** DATA EXTRACT follows **

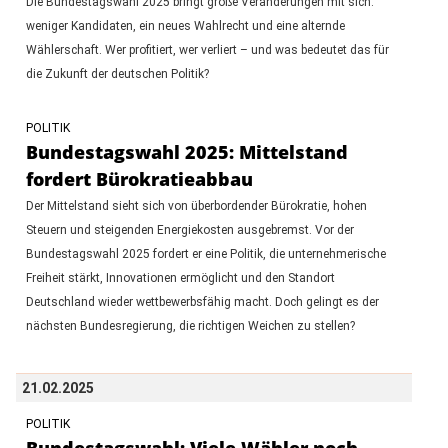
Die Bundestagswahl 2025 bringt große Veränderungen mit sich:
weniger Kandidaten, ein neues Wahlrecht und eine alternde
Wählerschaft. Wer profitiert, wer verliert – und was bedeutet das für
die Zukunft der deutschen Politik?
POLITIK
Bundestagswahl 2025: Mittelstand
fordert Bürokratieabbau
Der Mittelstand sieht sich von überbordender Bürokratie, hohen
Steuern und steigenden Energiekosten ausgebremst. Vor der
Bundestagswahl 2025 fordert er eine Politik, die unternehmerische
Freiheit stärkt, Innovationen ermöglicht und den Standort
Deutschland wieder wettbewerbsfähig macht. Doch gelingt es der
nächsten Bundesregierung, die richtigen Weichen zu stellen?
21.02.2025
POLITIK
Bundestagswahl: Viele Wähler noch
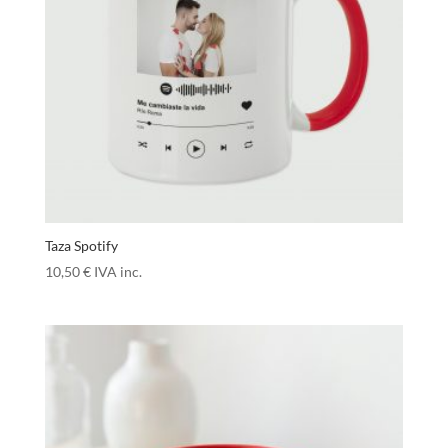
Taza Spotify
10,50
€
IVA inc.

** End of DATA EXTRACT **

**YOUR OBJECTIVE**
Taking every line of the records above into account, tally those that contain "Bundestagswahl" and give only the total.

**FINAL ANSWER**
4